What factors keep some immune systems young and efficient in preventing diseases related to aging? A recent study involving mice published in Cellular & Molecular Immunology by USC Stem Cell scientist Rong Lu and her team highlights a specific small group of blood stem cells that play a significant role in balancing the two main types of immune cells: innate and adaptive. This balance can either be youthful or show signs of aging.
Innate immune cells act as the body’s initial defense mechanism, launching a swift and broad counterattack against invading pathogens. If these germs manage to bypass these defenses, adaptive immune cells — like B cells and T cells — become involved, using their memory of previous infections to mount a precise and targeted response. Maintaining a healthy equilibrium between innate and adaptive immune cells is crucial for a robust and youthful immune system, which is associated with increased longevity.
“We found strong evidence that an overproduction of innate immune cells by a small subgroup of blood stem cells accelerates immune system aging, contributes to disease, and ultimately reduces lifespan,” explained Lu, who is an associate professor in various fields including stem cell biology and regenerative medicine at USC. She is also connected with the USC Norris Comprehensive Cancer Center and is a member of the Eli and Edythe Broad Center for Regenerative Medicine and Stem Cell Research at USC. “Our results indicate that limiting the overactive blood stem cells producing too many innate immune cells could effectively help delay immune system aging.”
In their research, lead author Anna Nogalska and her colleagues noted significant variances in the rate at which the immune system ages, even among lab mice of the same genetic makeup reared under similar conditions. By the time these mice reached 30 months, those with delayed aging exhibited a favorable balance between innate and adaptive immune cells. In contrast, mice showing early signs of aging had a considerable increase in innate immune cells compared to adaptive ones.
By observing the individual blood stem cells that generate innate and adaptive immune cells, the researchers pinpointed the particular blood stem cell subgroup chiefly responsible for the immune system’s age-related imbalance.

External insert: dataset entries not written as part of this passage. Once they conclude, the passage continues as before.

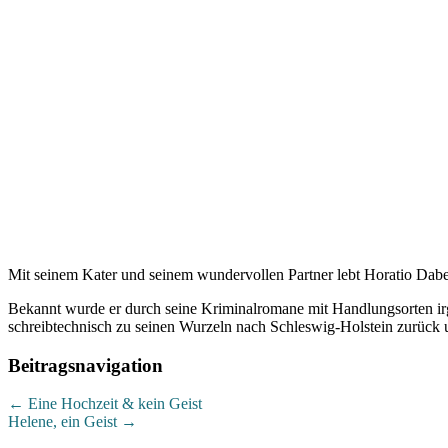
Mit seinem Kater und seinem wundervollen Partner lebt Horatio Dabe
Bekannt wurde er durch seine Kriminalromane mit Handlungsorten ir
schreibtechnisch zu seinen Wurzeln nach Schleswig-Holstein zurück 
Beitragsnavigation
←
Eine Hochzeit & kein Geist
Helene, ein Geist
→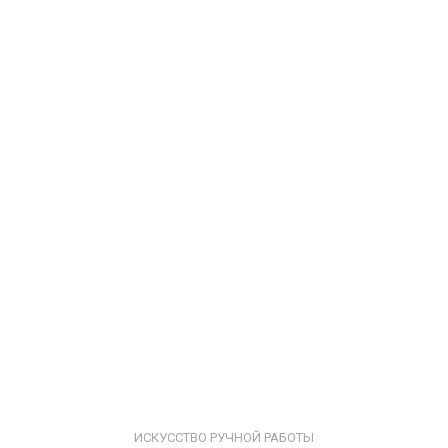
ИСКУССТВО РУЧНОЙ РАБОТЫ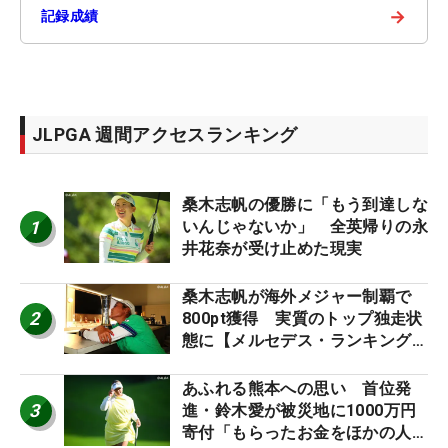
→
記録成績
JLPGA 週間アクセスランキング
桑木志帆の優勝に「もう到達しな
1
いんじゃないか」 全英帰りの永
井花奈が受け止めた現実
桑木志帆が海外メジャー制覇で
2
800pt獲得 実質のトップ独走状
態に【メルセデス・ランキング番
外編】
あふれる熊本への思い 首位発
3
進・鈴木愛が被災地に1000万円
寄付「もらったお金をほかの人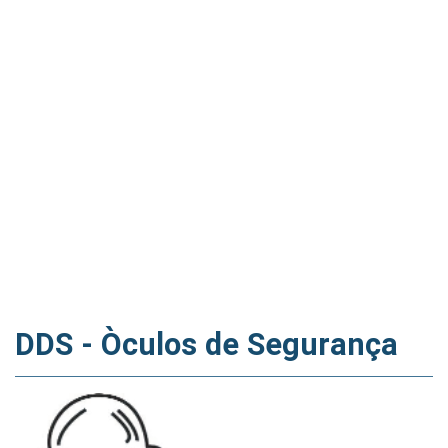
DDS - Òculos de Segurança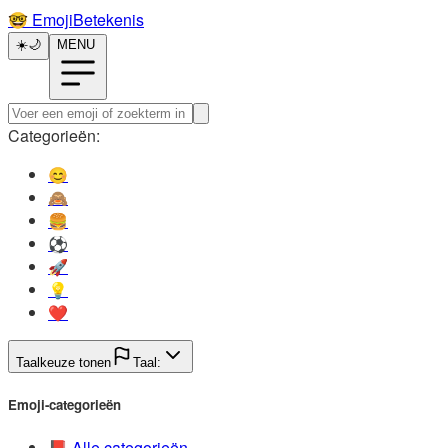
🤓️
EmojiBetekenis
☀️
🌙
MENU
Categorieën:
😊️
🙈️
🍔️
⚽️
🚀️
💡️
❤️
Taalkeuze tonen
Taal:
Emoji-categorieën
📕️
Alle categorieën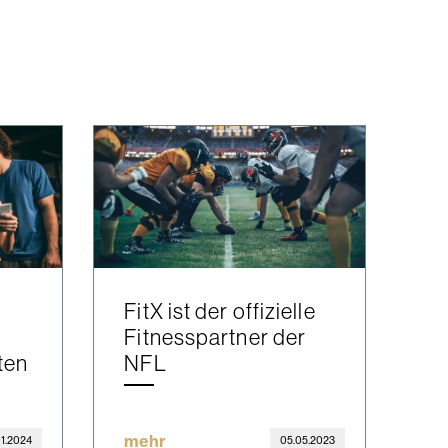
FitX ist der offizielle
Fitnesspartner der
ten
NFL
mehr
01.2024
05.05.2023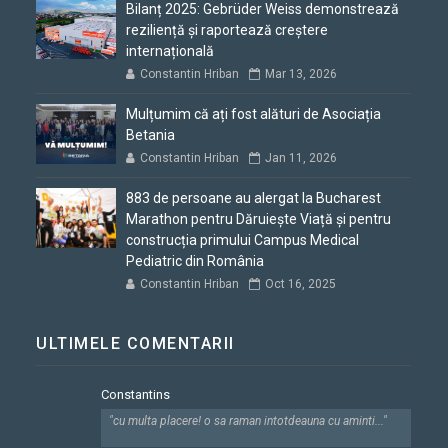
Bilanț 2025: Gebrüder Weiss demonstrează
reziliență și raportează creștere
internațională
Constantin Hriban
Mar 13, 2026
Mulțumim că ați fost alături de Asociația
Betania
Constantin Hriban
Jan 11, 2026
883 de persoane au alergat la Bucharest
Marathon pentru Dăruiește Viață și pentru
construcția primului Campus Medical
Pediatric din România
Constantin Hriban
Oct 16, 2025
ULTIMELE COMENTARII
Constantins
"cu multa placere! o sa raman intotdeauna cu aminti..."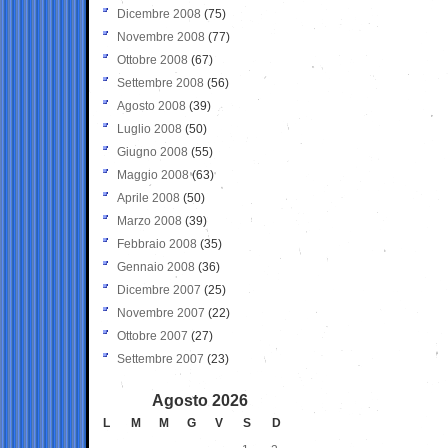
Dicembre 2008
(75)
Novembre 2008
(77)
Ottobre 2008
(67)
Settembre 2008
(56)
Agosto 2008
(39)
Luglio 2008
(50)
Giugno 2008
(55)
Maggio 2008
(63)
Aprile 2008
(50)
Marzo 2008
(39)
Febbraio 2008
(35)
Gennaio 2008
(36)
Dicembre 2007
(25)
Novembre 2007
(22)
Ottobre 2007
(27)
Settembre 2007
(23)
Agosto 2026
L
M
M
G
V
S
D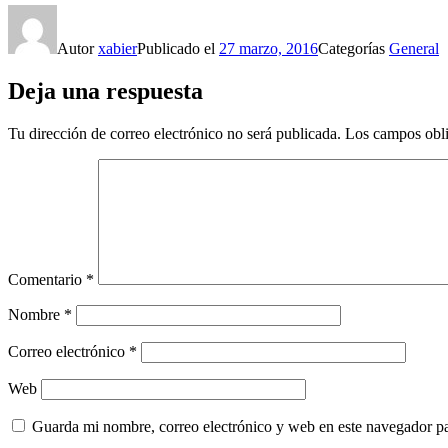
Autor
xabier
Publicado el
27 marzo, 2016
Categorías
General
Deja una respuesta
Tu dirección de correo electrónico no será publicada.
Los campos obli
Comentario
*
Nombre
*
Correo electrónico
*
Web
Guarda mi nombre, correo electrónico y web en este navegador p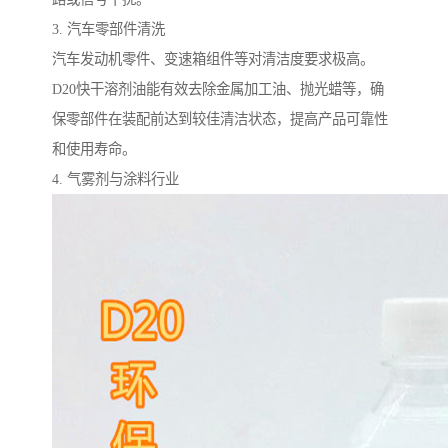
3. 汽车零部件清洗
汽车发动机零件、变速箱组件等对清洁度要求极高。
D20快干溶剂油能有效去除金属加工油、抛光蜡等，确
保零部件在装配前达到较佳清洁状态，提高产品可靠性
和使用寿命。
4. 气雾剂与涂料行业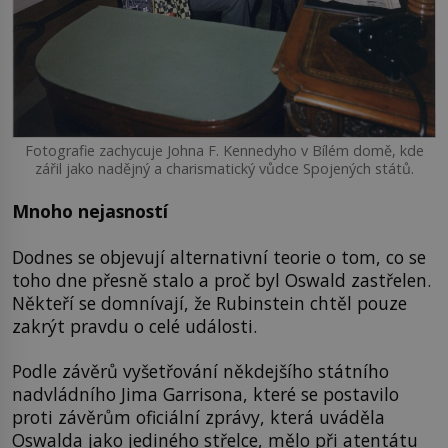
Fotografie zachycuje Johna F. Kennedyho v Bílém domě, kde
zářil jako nadějný a charismatický vůdce Spojených států.
Mnoho nejasností
Dodnes se objevují alternativní teorie o tom, co se
toho dne přesně stalo a proč byl Oswald zastřelen.
Někteří se domnívají, že Rubinstein chtěl pouze
zakrýt pravdu o celé události.
Podle závěrů vyšetřování někdejšího státního
nadvládního Jima Garrisona, které se postavilo
proti závěrům oficiální zprávy, která uváděla
Oswalda jako jediného střelce, mělo při atentátu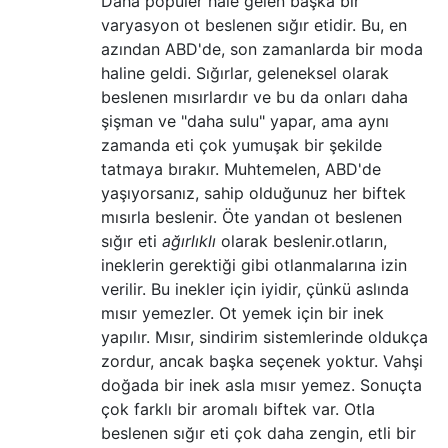
Daha popüler hale gelen başka bir
varyasyon ot beslenen sığır etidir. Bu, en
azından ABD'de, son zamanlarda bir moda
haline geldi. Sığırlar, geleneksel olarak
beslenen mısırlardır ve bu da onları daha
şişman ve "daha sulu" yapar, ama aynı
zamanda eti çok yumuşak bir şekilde
tatmaya bırakır. Muhtemelen, ABD'de
yaşıyorsanız, sahip olduğunuz her biftek
mısırla beslenir. Öte yandan ot beslenen
sığır eti
ağırlıklı
olarak beslenir.
otların,
ineklerin gerektiği gibi otlanmalarına izin
verilir. Bu inekler için iyidir, çünkü aslında
mısır yemezler. Ot yemek için bir inek
yapılır. Mısır, sindirim sistemlerinde oldukça
zordur, ancak başka seçenek yoktur. Vahşi
doğada bir inek asla mısır yemez. Sonuçta
çok farklı bir aromalı biftek var. Otla
beslenen sığır eti çok daha zengin, etli bir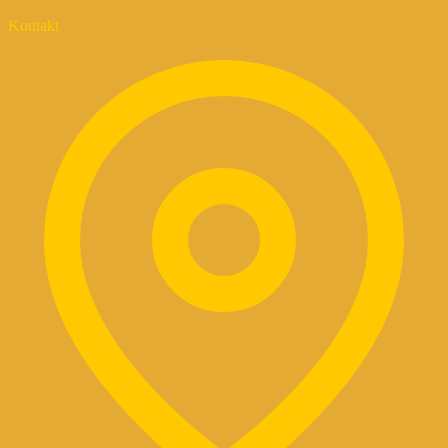
Kontakt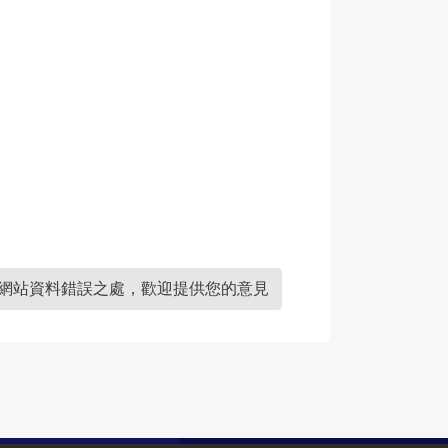
網站資料錯誤之處，歡迎提供您的意見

Specifically, they noted that thirty to forty percent of blood stem cells altered their focus from producing adaptive immune cells to predominantly generating innate immune cells as the mice grew older.

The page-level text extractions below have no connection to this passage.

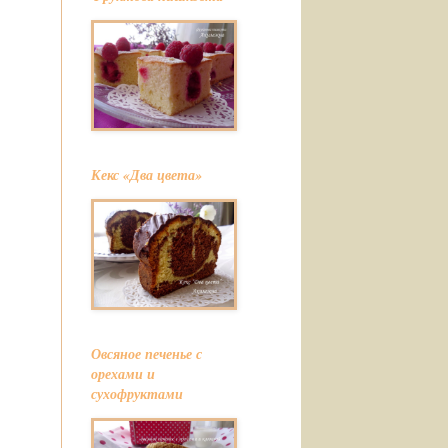
Кекс «Два цвета»
Овсяное печенье с
орехами и
сухофруктами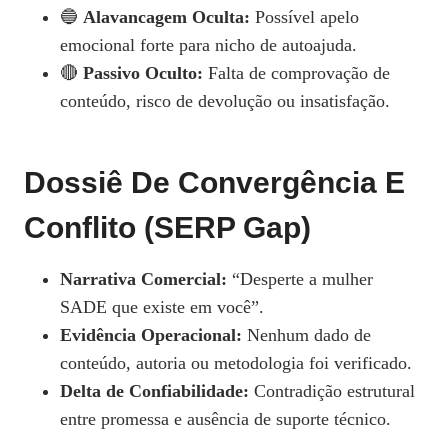
🔵
Alavancagem Oculta:
Possível apelo
emocional forte para nicho de autoajuda.
🔴
Passivo Oculto:
Falta de comprovação de
conteúdo, risco de devolução ou insatisfação.
Dossiê De Convergência E
Conflito (SERP Gap)
Narrativa Comercial:
“Desperte a mulher
SADE que existe em você”.
Evidência Operacional:
Nenhum dado de
conteúdo, autoria ou metodologia foi verificado.
Delta de Confiabilidade:
Contradição estrutural
entre promessa e ausência de suporte técnico.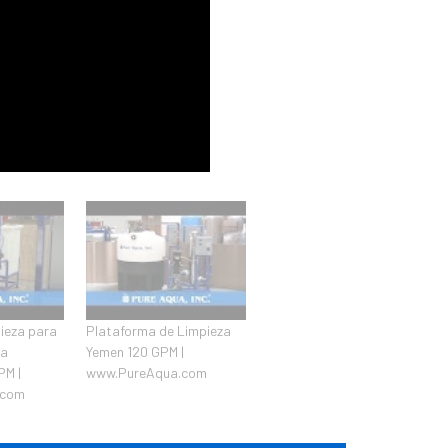
ieza para
Plataforma de Limpieza
ra
Yemen 120 GPM |
PM |
www.PureAqua.com
.com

In the mice with delayed aging, this blood stem cell subset reduced its creation of innate immune cells, thereby buffering the effects of aging. These delayed agers exhibited heightened gene activity associated with the governance and responsiveness of blood stem cells to external signals, likely keeping their innate immune cell production under control. When researchers utilized CRISPR to delete these genes, the blood stem cells reverted to generating more innate immune cells instead of adaptive cells, similar to early aging mice.

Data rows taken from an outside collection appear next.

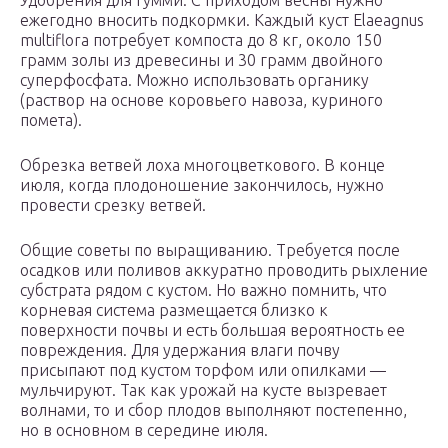
Удобрения для гумми. С приходом весны нужно
ежегодно вносить подкормки. Каждый куст Elaeagnus
multiflora потребует компоста до 8 кг, около 150
грамм золы из древесины и 30 грамм двойного
суперфосфата. Можно использовать органику
(раствор на основе коровьего навоза, куриного
помета).
Обрезка ветвей лоха многоцветкового. В конце
июля, когда плодоношение закончилось, нужно
провести срезку ветвей.
Общие советы по выращиванию. Требуется после
осадков или поливов аккуратно проводить рыхление
субстрата рядом с кустом. Но важно помнить, что
корневая система размещается близко к
поверхности почвы и есть большая вероятность ее
повреждения. Для удержания влаги почву
присыпают под кустом торфом или опилками —
мульчируют. Так как урожай на кусте вызревает
волнами, то и сбор плодов выполняют постепенно,
но в основном в середине июля.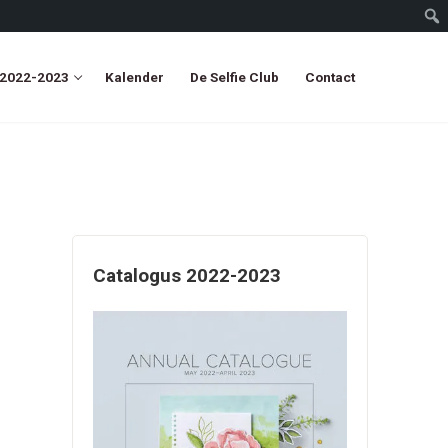
 2022-2023
Kalender
De Selfie Club
Contact
Catalogus 2022-2023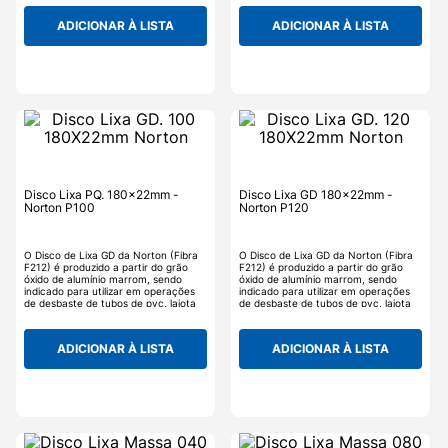
a remoção de tinta antiga e/ou
a remoção de tinta antiga e/ou
oxidação leve.
oxidação leve.
ADICIONAR À LISTA
ADICIONAR À LISTA
Disco Lixa PQ. 180x22mm -
Disco Lixa GD 180x22mm -
Norton P100
Norton P120
O Disco de Lixa GD da Norton (Fibra
O Disco de Lixa GD da Norton (Fibra
F212) é produzido a partir do grão
F212) é produzido a partir do grão
óxido de alumínio marrom, sendo
óxido de alumínio marrom, sendo
indicado para utilizar em operações
indicado para utilizar em operações
de desbaste de tubos de pvc, lajota
de desbaste de tubos de pvc, lajota
de ferro, materiais em aço, e também
de ferro, materiais em aço, e também
a remoção de tinta antiga e/ou
a remoção de tinta antiga e/ou
oxidação leve.
oxidação leve.
ADICIONAR À LISTA
ADICIONAR À LISTA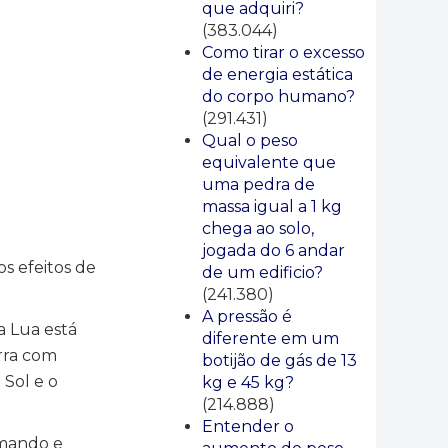
que adquiri?
(383.044)
Como tirar o excesso
de energia estática
do corpo humano?
(291.431)
Qual o peso
equivalente que
uma pedra de
massa igual a 1 kg
chega ao solo,
jogada do 6 andar
s efeitos de
de um edificio?
(241.380)
A pressão é
a Lua está
diferente em um
rra com
botijão de gás de 13
 Sol e o
kg e 45 kg?
(214.888)
Entender o
imando e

Conversely, in the early aging mice, the blood stem cell subset leaned more towards manufacturing excess innate immune cells, a situation that can lead to various age-related diseases. Accordingly, increased gene activity related to blood stem cell growth and the maturation of innate immune cells was observed in these early agers. When early aging genes were removed using CRISPR, the blood stem cells shifted to producing more adaptive immune cells, resembling their counterparts in delayed aging.
It’s noteworthy that those with delayed aging generally enjoyed a longer lifespan compared to those showing early aging.
“In older adults, the immune system frequently shifts toward an excessive production of innate immune cells, which can lead to conditions like myeloid leukemia and immune deficiencies,” commented Nogalska, a senior scientist and lab manager in Lu’s lab. “Our research offers insights into how we might encourage a more youthful immune system to address these prevalent age-related diseases.”
Other co-authors include Jiya Eerdeng, Samir Akre, Mary Vergel-Rodriguez, Yeachan Lee, Charles Bramlett, Adnan Y. Chowdhury, Bowen Wang, Colin G. Cess, and Stacey D. Finley from USC.
The project received substantial support primarily from federal funding sources including the National Institutes of Health (grants R00-HL113104, R01HL138225, R35HL150826, and 1F31HL149278-01A1) and the National Cancer Institute (grant P30CA014089). Additional backing came from the California Institute for Regenerative Medicine (grant EDUC4-12756R) and the Leukemia & Lymphoma Society (grant LLS-1370-20).